Would you repeat the whole listing exactly, pictures excluded?
********************
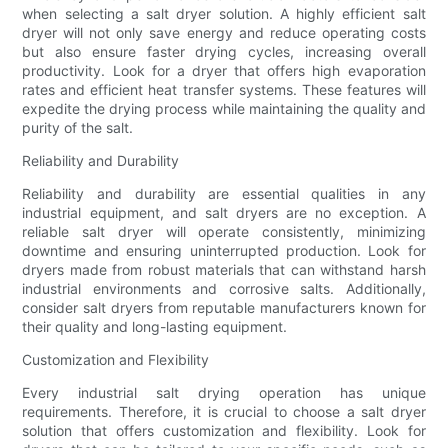
when selecting a salt dryer solution. A highly efficient salt
dryer will not only save energy and reduce operating costs
but also ensure faster drying cycles, increasing overall
productivity. Look for a dryer that offers high evaporation
rates and efficient heat transfer systems. These features will
expedite the drying process while maintaining the quality and
purity of the salt.
Reliability and Durability
Reliability and durability are essential qualities in any
industrial equipment, and salt dryers are no exception. A
reliable salt dryer will operate consistently, minimizing
downtime and ensuring uninterrupted production. Look for
dryers made from robust materials that can withstand harsh
industrial environments and corrosive salts. Additionally,
consider salt dryers from reputable manufacturers known for
their quality and long-lasting equipment.
Customization and Flexibility
Every industrial salt drying operation has unique
requirements. Therefore, it is crucial to choose a salt dryer
solution that offers customization and flexibility. Look for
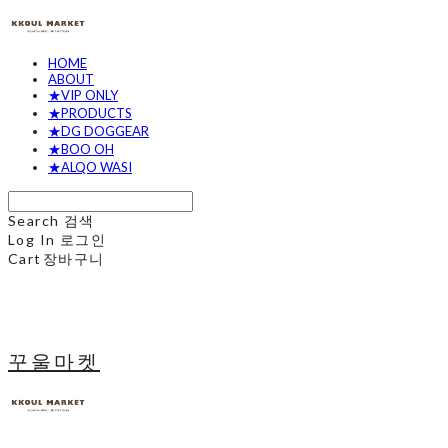
HOME
ABOUT
★VIP ONLY
★PRODUCTS
★DG DOGGEAR
★BOO OH
★ALQO WASI
Search
검색
Log In
로그인
Cart
장바구니
꾸울마켓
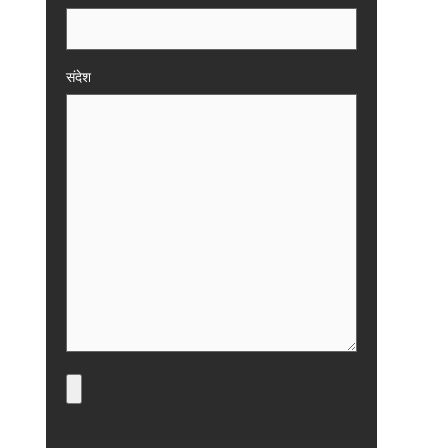
संदेश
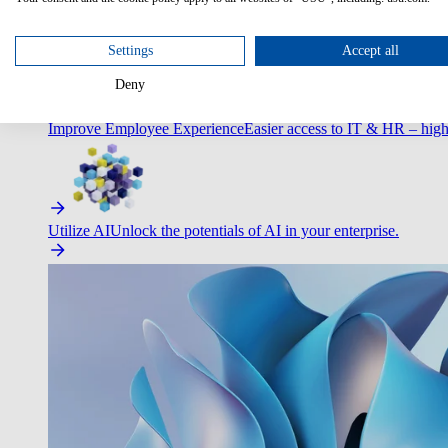
Optimize Customer Service
Automate to deliver more with less.
Settings
Accept all
Deny
Improve Employee Experience
Easier access to IT & HR – high
Utilize AI
Unlock the potentials of AI in your enterprise.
********************
Exercise response
when selecting a salt dryer solution. A highly efficient salt
dryer will not only save energy and reduce operating costs
but also ensure faster drying cycles, increasing overall
productivity. Look for a dryer that offers high evaporation
rates and efficient heat transfer systems. These features will
expedite the drying process while maintaining the quality and
purity of the salt.
Reliability and Durability
Reliability and durability are essential qualities in any
industrial equipment, and salt dryers are no exception. A
reliable salt dryer will operate consistently, minimizing
downtime and ensuring uninterrupted production. Look for
dryers made from robust materials that can withstand harsh
industrial environments and corrosive salts. Additionally,
consider salt dryers from reputable manufacturers known for
their quality and long-lasting equipment.
Customization and Flexibility
Every industrial salt drying operation has unique
requirements. Therefore, it is crucial to choose a salt dryer
solution that offers customization and flexibility. Look for
HOME
ABOUT
★VIP ONLY
★PRODUCTS
★DG DOGGEAR
★BOO OH
★ALQO WASI
Search
검색
Log In
로그인
Cart
장바구니
꾸울마켓
संदेश
Optimize Customer Service
Automate to deliver more with less.
Settings
Accept all
Deny
Improve Employee Experience
Easier access to IT & HR – high
Utilize AI
Unlock the potentials of AI in your enterprise.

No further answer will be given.